Readers Who Write

writing Reading and writing come hand in hand. I don’t know many readers who don’t like writing, or writers who don’t like reading. I am certainly a reader, but I hesitate to call myself a writer. I took several creative writing classes in college, and while sometimes my reviews are the only things I can complete, I write frequently.

Many writers have written about writing. Ernest Hemingway has a number of melodramatic lines, my favorite of which is his oft-quoted quip, “There is nothing to writing. All you do is sit down at a typewriter and bleed.” I am not a particularly blood-sweat-and-tears writer. I have no desire to write poetry or prose ripped from my soul; I just want to write something worth reading.

A good friend of mine from college recently started a blog I’ve really enjoyed reading, called “100,000 Words: or, how I learned to stop worrying and love the novel.” She, like me, is an aspiring writer (she has more credentials than I do, though: a degree in Literature. I only pretended to be a Lit major, and instead went the social sciences route). Every writer is different, and one of my favorite things is to do is learn the quirks of each writer’s process: how they name their characters, where they start a story, whether they outline or just go with the flow. My friend Emily’s blog is tracking her own progress and process, which is both similar and different from my own.
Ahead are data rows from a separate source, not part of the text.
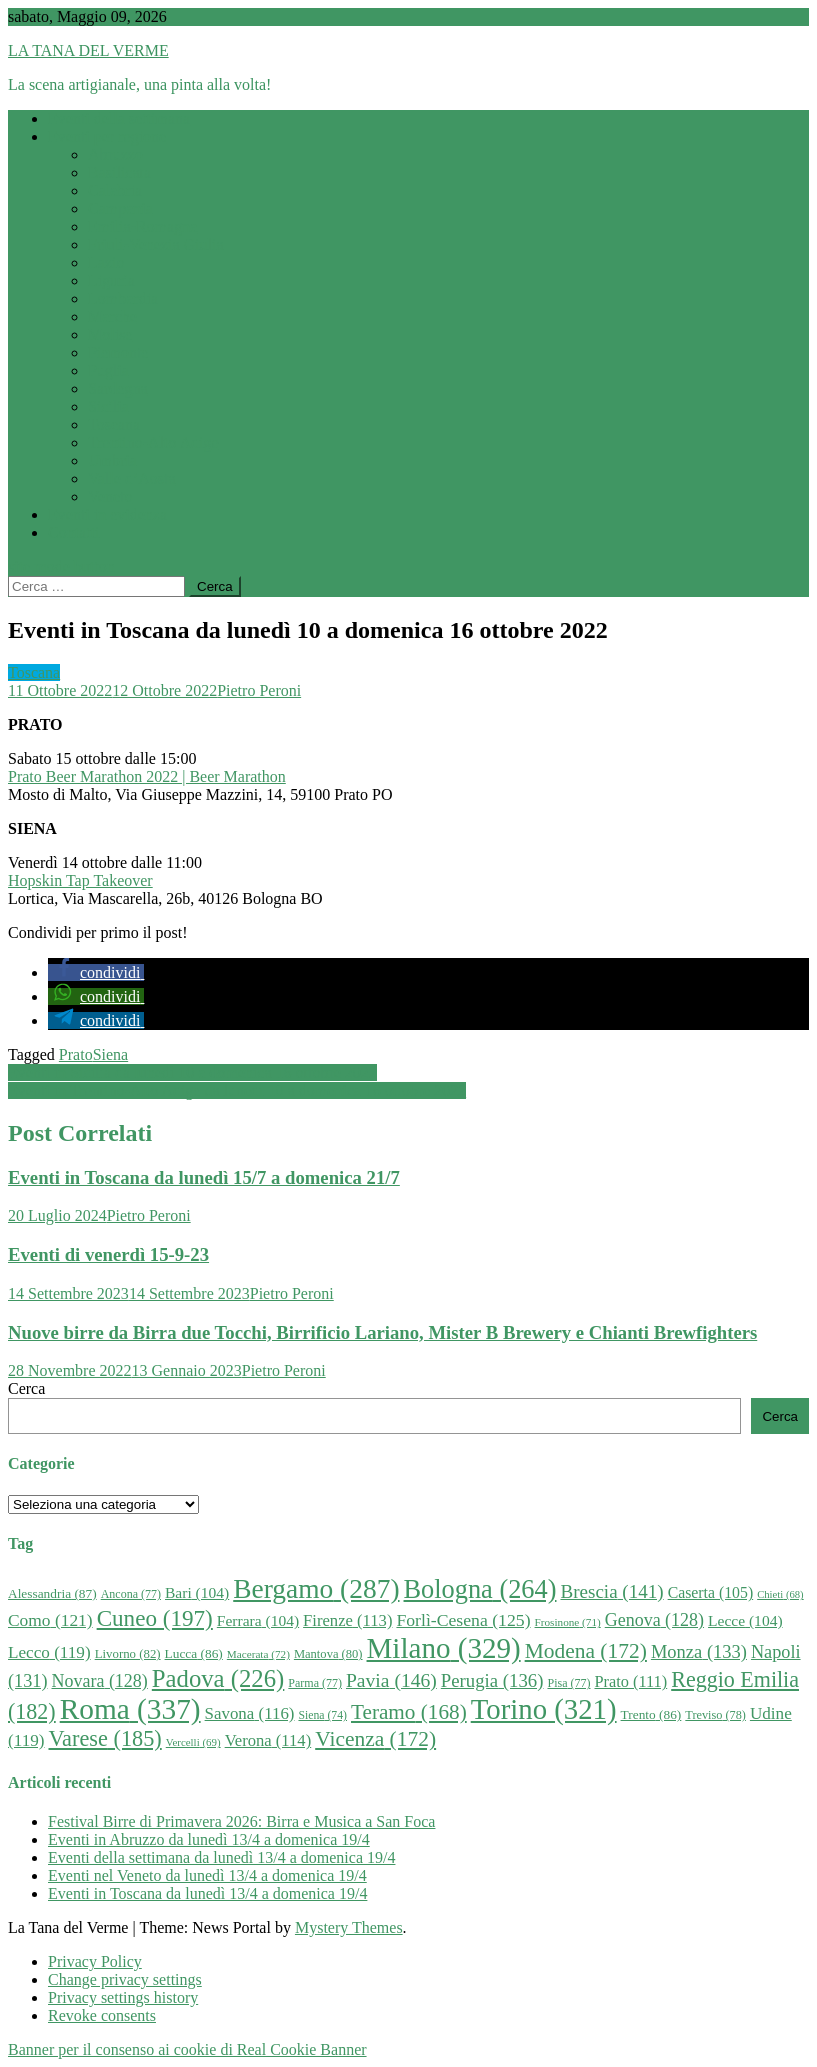 This screenshot has height=2067, width=817. What do you see at coordinates (568, 1622) in the screenshot?
I see `Frosinone [Frosinone (71 elementi)]` at bounding box center [568, 1622].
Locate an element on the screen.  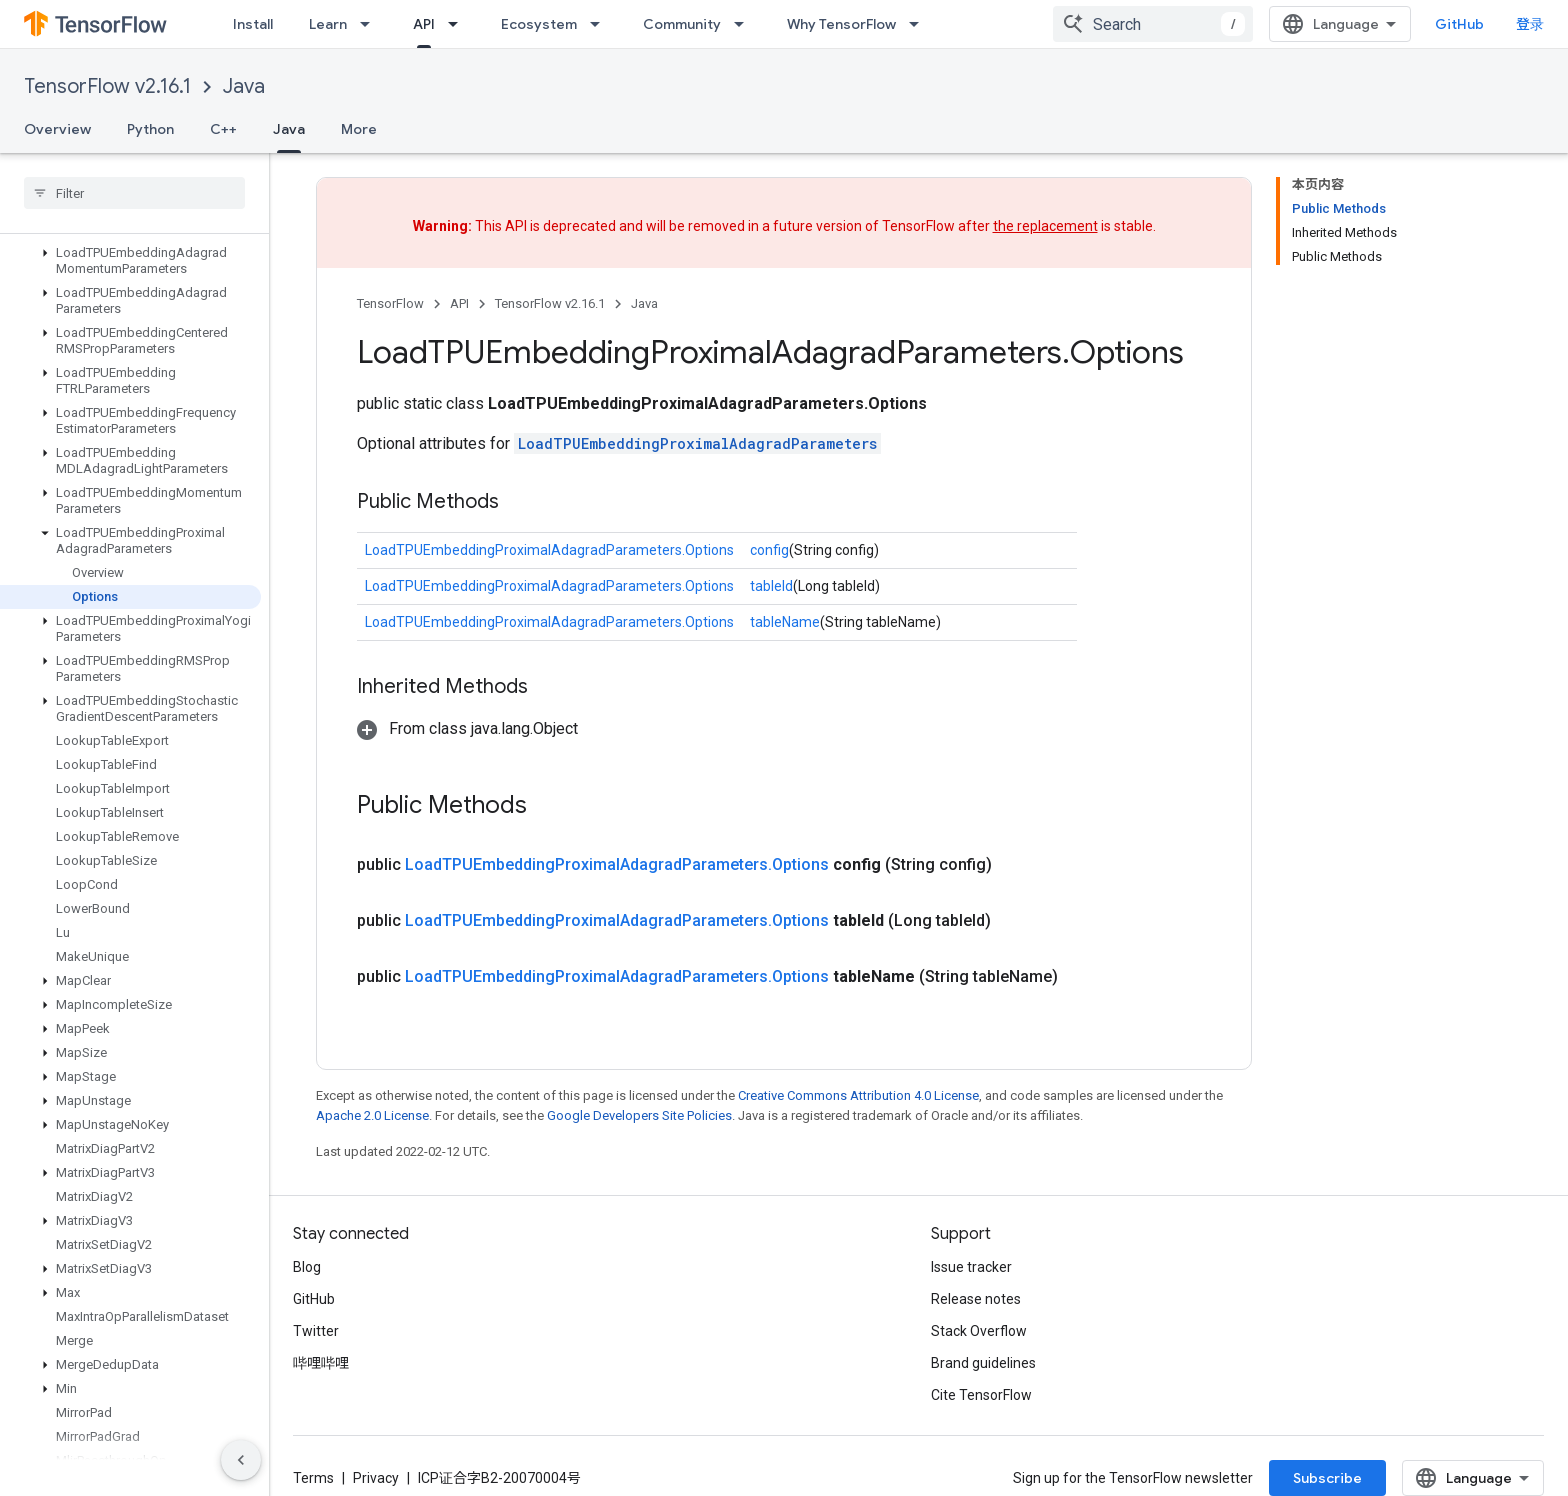 [searchbox] is located at coordinates (134, 193).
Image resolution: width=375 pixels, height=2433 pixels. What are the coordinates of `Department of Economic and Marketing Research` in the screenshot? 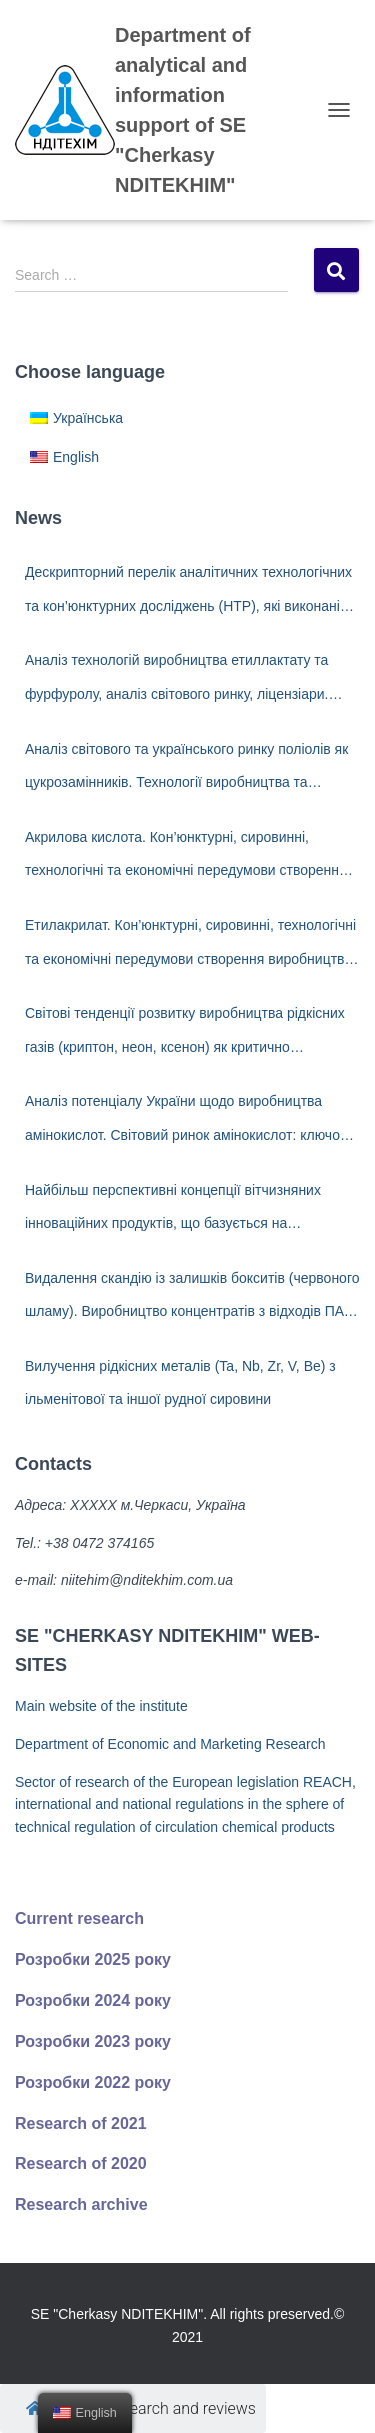 It's located at (170, 1744). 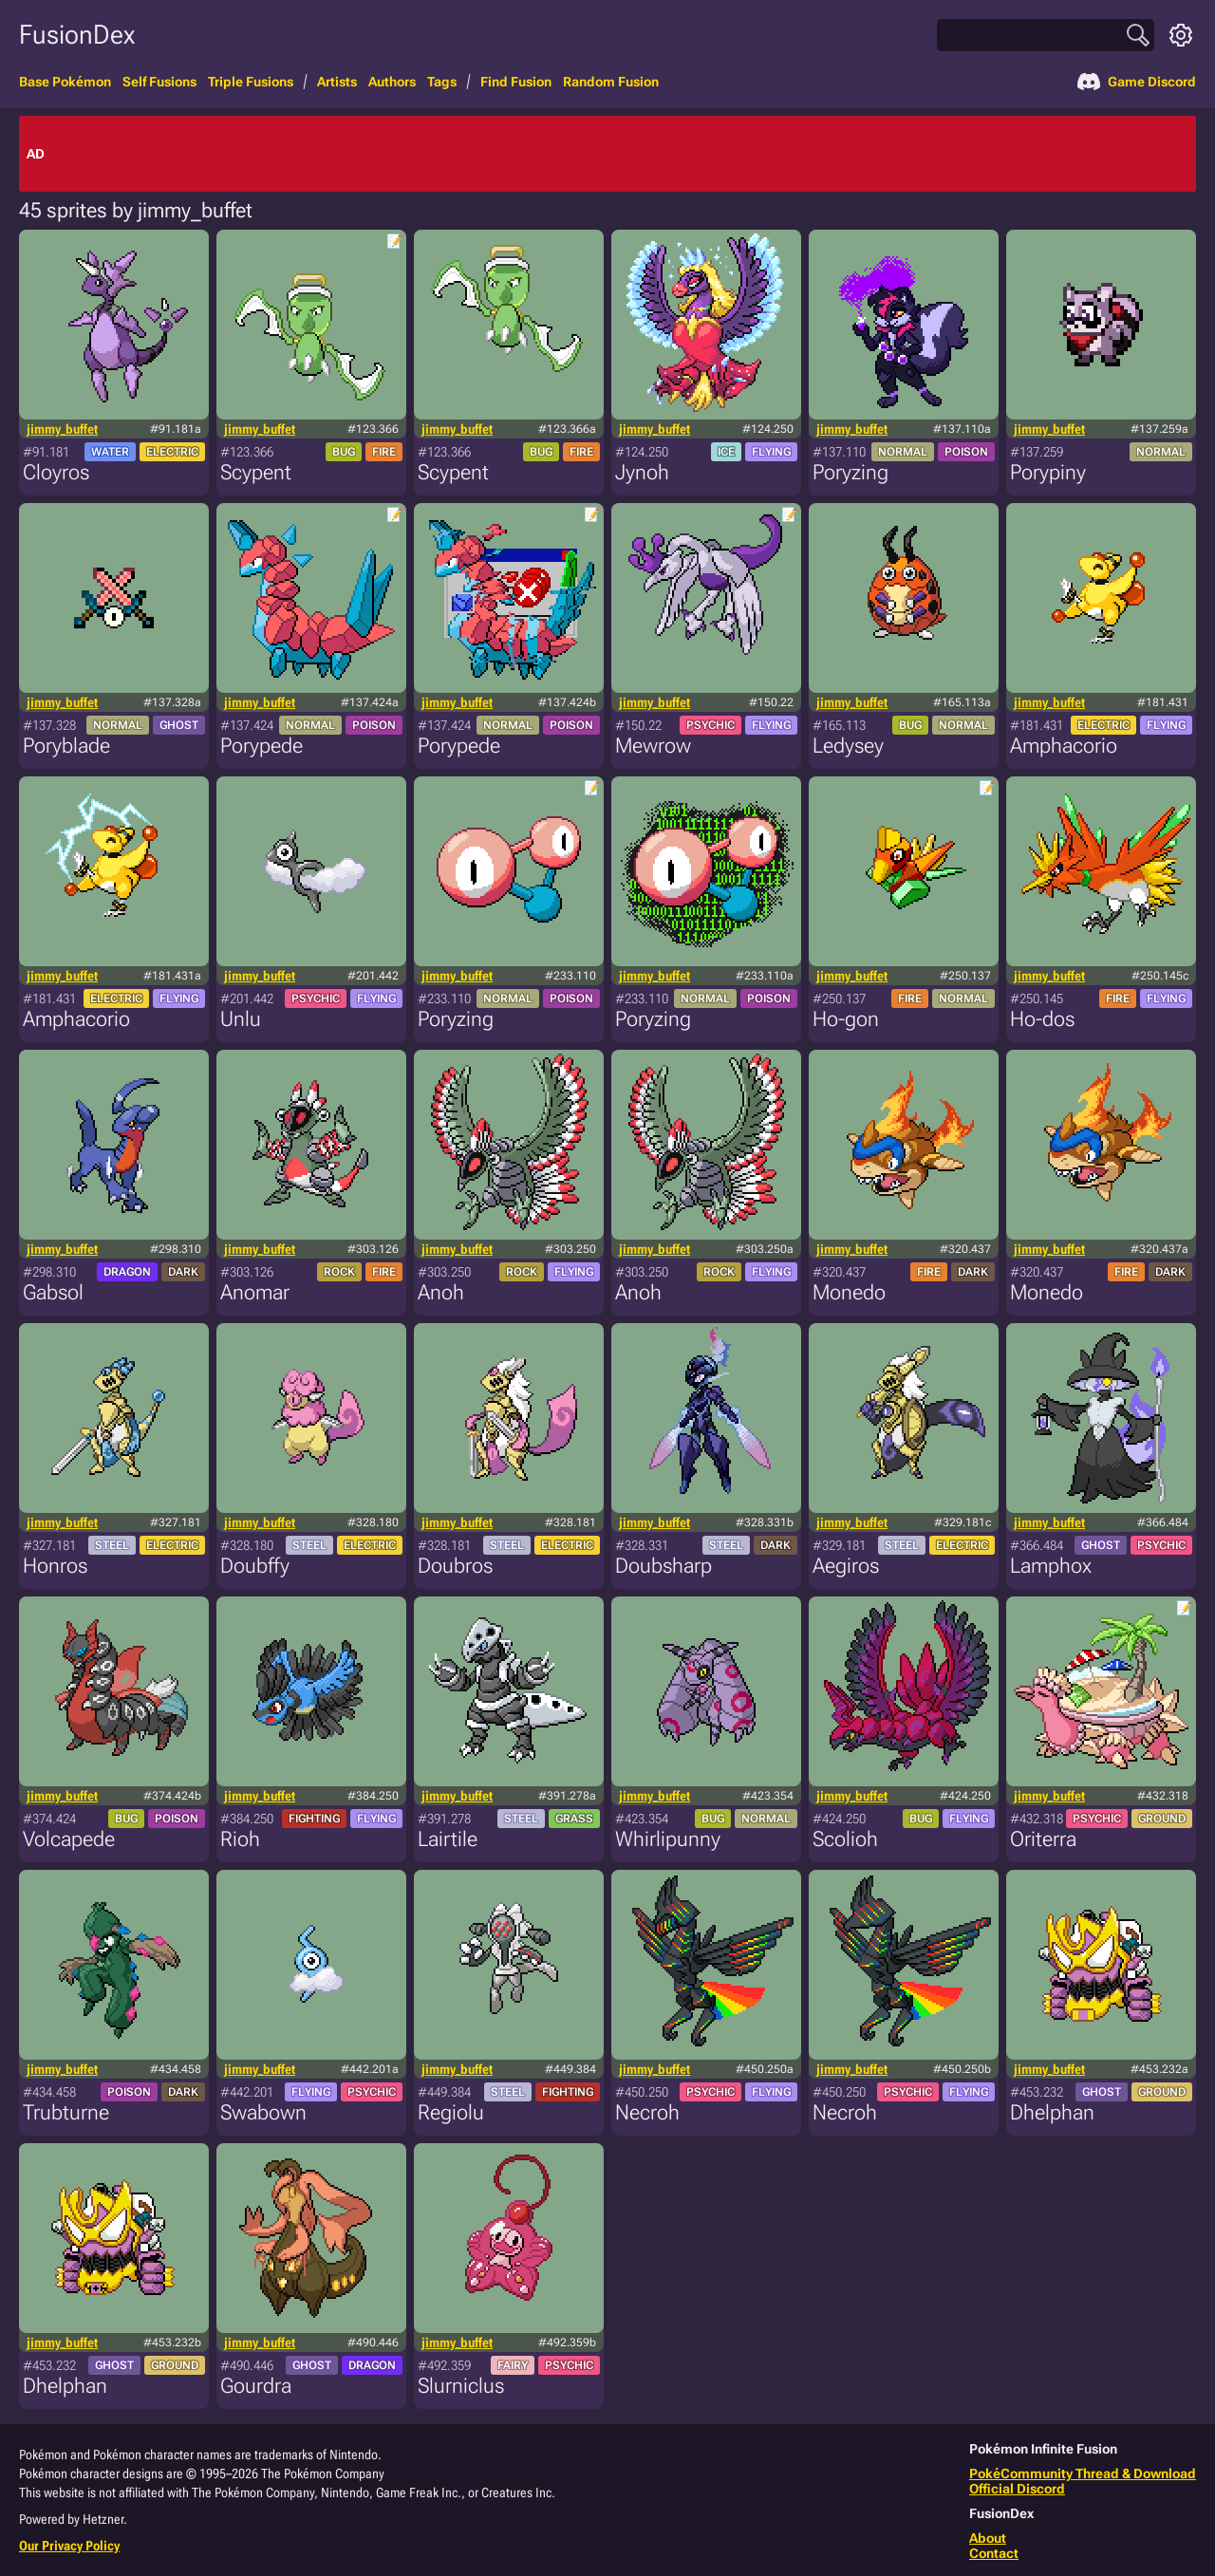  Describe the element at coordinates (240, 1019) in the screenshot. I see `Unlu` at that location.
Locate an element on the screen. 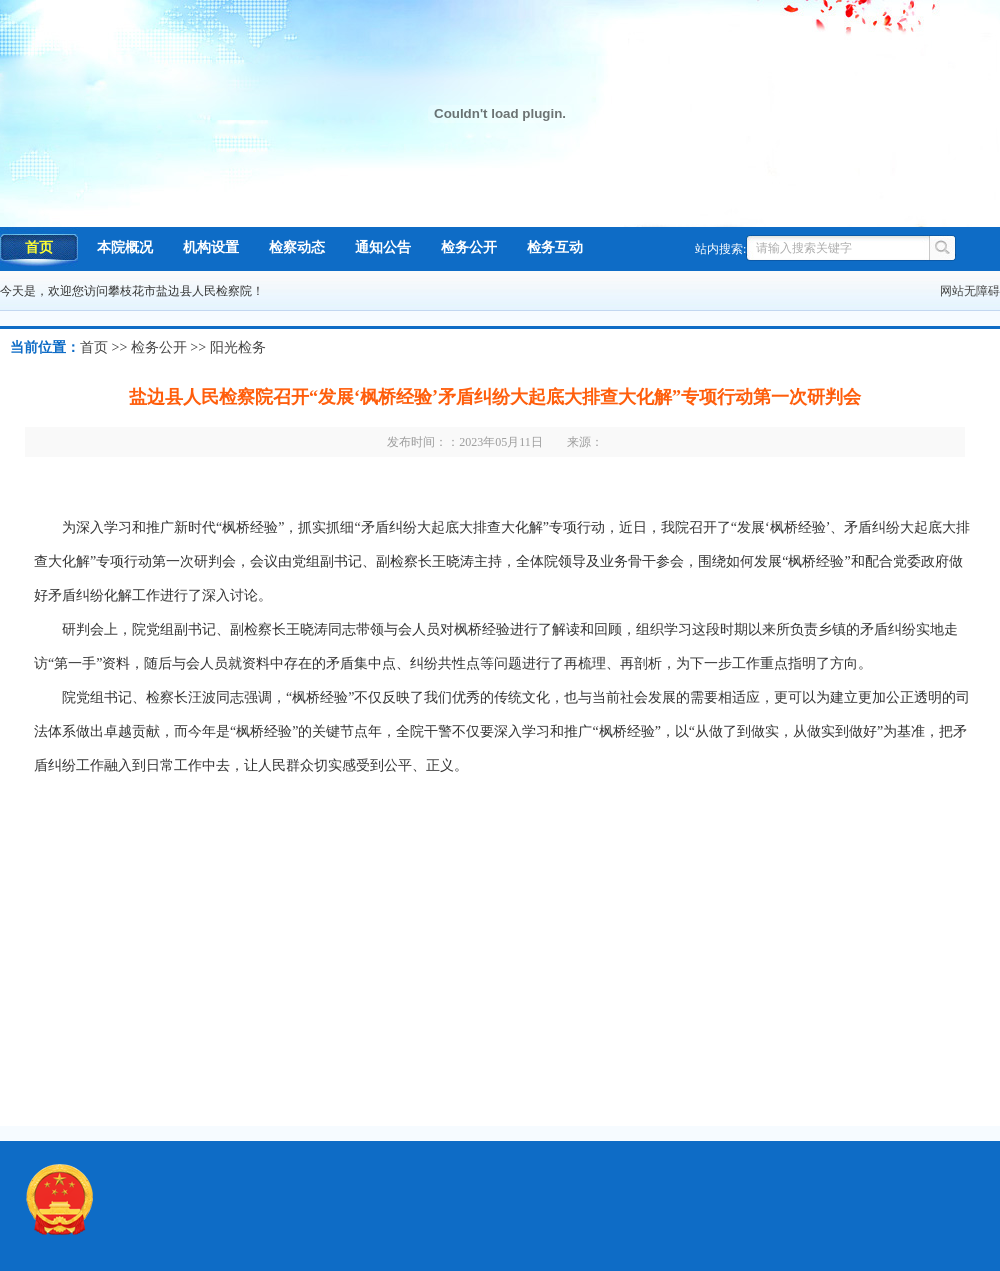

One of the greatest struggles I face as a writer is the blank page. As many times as my professors have assigned Anne Lamott’s famous essay, “Shitty First Drafts,” I still have a hard time putting words down until I feel confident about them, and they are in a constant state of revision. I don’t do lots of drafts. This is probably why I am an incredibly unproductive writer: my work in progress has been evolving for months, and it’s still at about 1500 words, an extremely insignificant amount.

There are several other things I know about myself as a writer: I am prone to using present perfect and past perfect verb tenses. I am concise, except when I am a bit convoluted. I tend to hedge slightly, always shying away from firm declaratives. My characters are often named after saints. I’m not very good at grounding my story in its setting, but I think I am pretty great at writing dialogue. I am so afraid of telling (as opposed to showing), that I end up not writing anything at all. And my initial idea or inspiration almost never makes it to the end.

I know many readers of this blog are writers themselves, whether it is of novels, short stories, reviews or essays, both published and unpublished. What is your process? What is your style? And the essential question, that I cannot truly answer: why do you write?